Als ik deze beveiliging voor mijn productieomgeving gebruik, is mijn bedrijf dan vergrendeld in de oplossing of loopt het risico dat de toegang tot inhoud die met Azure RMS is beveiligd, verloren gaat?

Nee, u behoudt altijd de controle over uw gegevens en kunt deze blijven gebruiken, zelfs als u besluit de Azure Rights Management-service niet meer te gebruiken. Zie Uit bedrijf nemen en deactiveren van Azure Rights Management voor meer informatie.

Kan ik bepalen welke van mijn gebruikers Azure RMS kunnen gebruiken om inhoud te beveiligen?

Ja, de Azure Rights Management-service heeft besturingselementen voor onboarding van gebruikers voor dit scenario. Zie de sectie Onboarding-besturingselementen configureren voor een gefaseerde implementatie in het artikel De beveiligingsservice activeren vanuit Azure Information Protection voor meer informatie.

Kan ik voorkomen dat gebruikers beveiligde documenten delen met specifieke organisaties?

Een van de grootste voordelen van het gebruik van de Azure Rights Management-service voor gegevensbeveiliging is dat het ondersteuning biedt voor samenwerking tussen bedrijven zonder dat u expliciete vertrouwensrelaties hoeft te configureren voor elke partnerorganisatie, omdat Microsoft Entra ID de verificatie voor u verzorgt.

Er is geen beheeroptie om te voorkomen dat gebruikers documenten veilig delen met specifieke organisaties. U wilt bijvoorbeeld een organisatie blokkeren die u niet vertrouwt of die een concurrerende onderneming heeft. Voorkomen dat de Azure Rights Management-service beveiligde documenten naar gebruikers in deze organisaties verzendt, is niet logisch omdat uw gebruikers hun documenten vervolgens niet beveiligd zouden delen. Dit is waarschijnlijk het laatste wat u in dit scenario wilt doen. U kunt bijvoorbeeld niet bepalen wie vertrouwelijke bedrijfsdocumenten deelt met welke gebruikers in deze organisaties, wat u kunt doen wanneer het document (of e-mailbericht) wordt beveiligd door de Azure Rights Management-service.

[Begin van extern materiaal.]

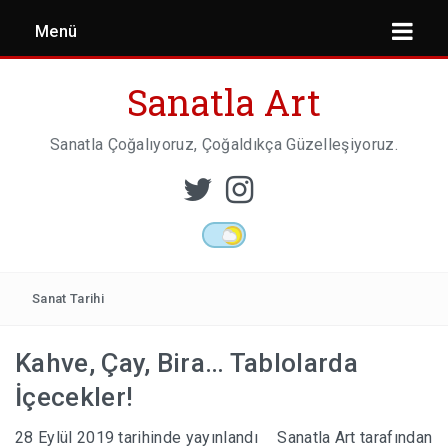
Menü
Sanatla Art
Sanatla Çoğalıyoruz, Çoğaldıkça Güzelleşiyoruz.
ESER İNCELEMESI
HEYKEL SANATI
Sanat Tarihi
Kahve, Çay, Bira… Tablolarda
MIMARI
İçecekler!
28 Eylül 2019
tarihinde yayınlandı
Sanatla Art
tarafından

Wanneer ik een beveiligd document deel met iemand buiten mijn bedrijf, hoe wordt die gebruiker geverifieerd?

De Azure Rights Management-service maakt standaard gebruik van een Microsoft Entra-account en een gekoppeld e-mailadres voor gebruikersverificatie, waardoor samenwerking tussen bedrijven naadloos kan worden uitgevoerd voor beheerders. Als de andere organisatie Gebruikmaakt van Azure-services, hebben gebruikers al accounts in Microsoft Entra ID, zelfs als deze accounts on-premises worden gemaakt en beheerd en vervolgens worden gesynchroniseerd met Azure. Als de organisatie Microsoft 365 heeft, gebruikt deze service ook Microsoft Entra ID voor de gebruikersaccounts. Als de organisatie van de gebruiker geen beheerde accounts in Azure heeft, kunnen gebruikers zich registreren voor RMS voor personen, waardoor een niet-beheerde Azure-tenant en -directory voor de organisatie worden gemaakt met een account voor de gebruiker, zodat deze gebruiker (en volgende gebruikers) vervolgens kan worden geverifieerd voor de Azure Rights Management-service.

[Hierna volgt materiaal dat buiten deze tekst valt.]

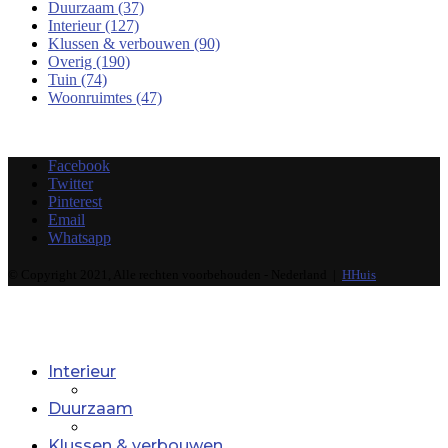
Duurzaam
(37)
Interieur
(127)
Klussen & verbouwen
(90)
Overig
(190)
Tuin
(74)
Woonruimtes
(47)
Facebook
Twitter
Pinterest
Email
Whatsapp
© Copyright 2021, Alle rechten voorbehouden - Nederland |
HHuis
Interieur
Duurzaam
Klussen & verbouwen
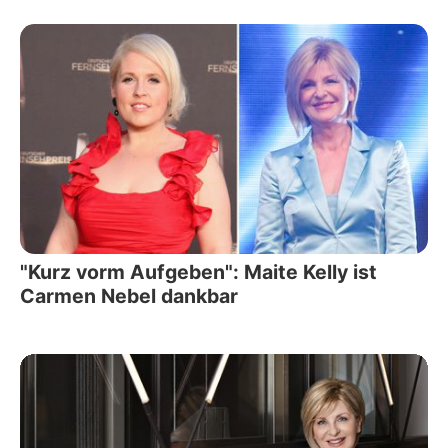
"Kurz vorm Aufgeben": Maite Kelly ist
Carmen Nebel dankbar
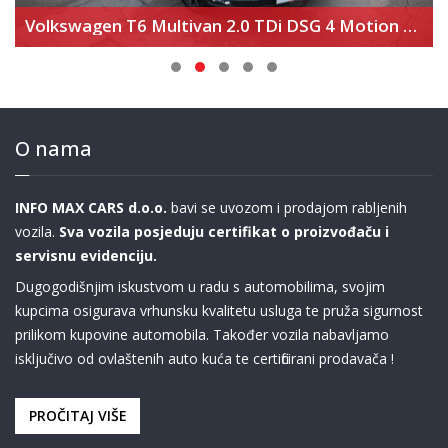
Volkswagen T6 Multivan 2.0 TDi DSG 4 Motion Highline
O nama
INFO MAX CARS d.o.o.
bavi se uvozom i prodajom rabljenih
vozila.
Sva vozila posjeduju certifikat o proizvođaču i
servisnu evidenciju.
Dugogodišnjim iskustvom u radu s automobilima, svojim
kupcima osigurava vrhunsku kvalitetu usluga te pruža sigurnost
prilikom kupovine automobila. Također vozila nabavljamo
isključivo od ovlaštenih auto kuća te certificirani prodavača !
PROČITAJ VIŠE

De verificatiemethode voor deze accounts kan variëren, afhankelijk van hoe de beheerder in de andere organisatie de Microsoft Entra-accounts heeft geconfigureerd. Ze kunnen bijvoorbeeld wachtwoorden gebruiken die zijn gemaakt voor deze accounts, federatie of wachtwoorden die zijn gemaakt in Active Directory-domein Services en vervolgens worden gesynchroniseerd met Microsoft Entra-id.

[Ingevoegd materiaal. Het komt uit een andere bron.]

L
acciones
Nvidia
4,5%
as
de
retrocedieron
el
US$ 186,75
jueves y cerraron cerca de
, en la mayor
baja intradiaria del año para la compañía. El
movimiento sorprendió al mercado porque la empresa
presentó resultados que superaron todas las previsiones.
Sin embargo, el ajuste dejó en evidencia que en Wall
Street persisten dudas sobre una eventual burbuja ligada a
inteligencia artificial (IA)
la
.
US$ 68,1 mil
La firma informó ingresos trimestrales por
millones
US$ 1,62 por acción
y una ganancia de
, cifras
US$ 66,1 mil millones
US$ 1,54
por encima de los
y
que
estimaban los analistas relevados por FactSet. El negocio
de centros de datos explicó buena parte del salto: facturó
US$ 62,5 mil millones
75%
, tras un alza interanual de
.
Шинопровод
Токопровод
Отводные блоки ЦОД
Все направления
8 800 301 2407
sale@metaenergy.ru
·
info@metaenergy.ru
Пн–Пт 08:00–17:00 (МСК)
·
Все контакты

Andere verificatiemethoden:

  • Als u een e-mailbericht beveiligt met een Office-documentbijlage aan een gebruiker die geen account in Microsoft Entra ID heeft, wordt de verificatiemethode gewijzigd. De Azure Rights Management-service is gefedereerd met enkele populaire sociale id-providers, zoals Gmail. Als de e-mailprovider van de gebruiker wordt ondersteund, kan de gebruiker zich aanmelden bij die service en is de e-mailprovider verantwoordelijk voor verificatie. Als de e-mailprovider van de gebruiker niet wordt ondersteund of als voorkeur, kan de gebruiker een eenmalige wachtwoordcode aanvragen die deze verifieert en het e-mailbericht weergeeft met het beveiligde document in een webbrowser.

  • Azure Information Protection kan Microsoft-accounts gebruiken voor ondersteunde toepassingen. Momenteel kunnen niet alle toepassingen beveiligde inhoud openen wanneer een Microsoft-account wordt gebruikt voor verificatie. Meer informatie

Kan ik externe gebruikers (personen van buiten mijn bedrijf) toevoegen aan aangepaste sjablonen?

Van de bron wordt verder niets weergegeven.